[[ Entries shown, beginning ]]

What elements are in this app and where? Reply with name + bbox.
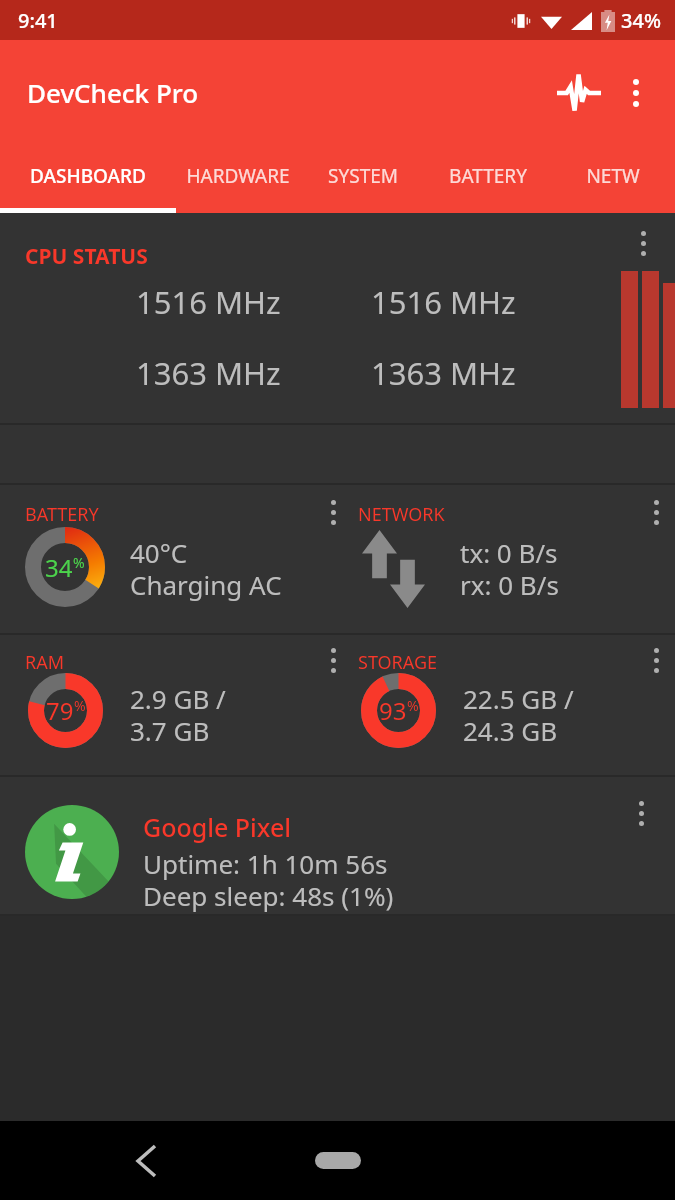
staticText: 40°C — [130, 535, 188, 570]
staticText: NETW — [586, 163, 640, 189]
staticText: 3.7 GB — [130, 713, 210, 748]
staticText: % — [74, 696, 86, 715]
button[interactable]: More options — [311, 638, 355, 682]
staticText: HARDWARE — [186, 163, 290, 189]
staticText: 93 — [379, 694, 407, 727]
staticText: 1516 MHz — [371, 281, 516, 323]
button[interactable]: Google Pixel — [0, 777, 675, 914]
button[interactable]: More options — [634, 638, 675, 682]
button[interactable]: CPU STATUS — [0, 213, 675, 423]
button[interactable]: More options — [619, 791, 663, 835]
staticText: BATTERY — [449, 163, 527, 189]
staticText: 1363 MHz — [136, 352, 281, 394]
staticText: NETWORK — [358, 502, 445, 527]
staticText: STORAGE — [358, 650, 438, 675]
staticText: 1363 MHz — [371, 352, 516, 394]
staticText: 24.3 GB — [463, 713, 558, 748]
staticText: DASHBOARD — [30, 163, 146, 189]
button[interactable]: More options — [609, 66, 663, 120]
staticText: SYSTEM — [328, 163, 398, 189]
staticText: Google Pixel — [143, 810, 292, 844]
button[interactable]: NETWORK — [337, 485, 675, 633]
button[interactable]: Monitor — [551, 65, 607, 121]
staticText: 79 — [46, 694, 74, 727]
staticText: 2.9 GB / — [130, 681, 226, 716]
staticText: CPU STATUS — [25, 242, 148, 271]
staticText: % — [73, 553, 85, 572]
staticText: Charging AC — [130, 567, 282, 602]
button[interactable]: More options — [311, 490, 355, 534]
button[interactable]: Back — [120, 1135, 172, 1187]
staticText: 34% — [621, 7, 661, 34]
staticText: rx: 0 B/s — [460, 567, 559, 602]
button[interactable]: DASHBOARD — [0, 145, 176, 207]
button[interactable]: HARDWARE — [176, 145, 300, 207]
staticText: DevCheck Pro — [27, 75, 199, 110]
staticText: RAM — [25, 650, 65, 675]
staticText: BATTERY — [25, 502, 99, 527]
staticText: 34 — [45, 551, 73, 584]
staticText: 22.5 GB / — [463, 681, 574, 716]
button[interactable]: More options — [634, 490, 675, 534]
button[interactable]: BATTERY — [425, 145, 550, 207]
button[interactable]: STORAGE — [337, 635, 675, 775]
button[interactable]: More options — [621, 221, 665, 265]
staticText: 9:41 — [18, 7, 58, 34]
button[interactable]: Home — [315, 1152, 361, 1169]
staticText: Uptime: 1h 10m 56s — [143, 846, 388, 881]
button[interactable]: SYSTEM — [300, 145, 425, 207]
staticText: 1516 MHz — [136, 281, 281, 323]
staticText: % — [407, 696, 419, 715]
button[interactable]: RAM — [0, 635, 337, 775]
button[interactable]: NETW — [550, 145, 675, 207]
staticText: Deep sleep: 48s (1%) — [143, 878, 394, 913]
staticText: tx: 0 B/s — [460, 535, 558, 570]
button[interactable]: BATTERY — [0, 485, 337, 633]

[[ Entries shown, end ]]

— Activity —
Collect every line from the records above that contains the word "Google".

— Answer to the problem —
button[interactable]: Google Pixel — [0, 777, 675, 914]
staticText: Google Pixel — [143, 810, 292, 844]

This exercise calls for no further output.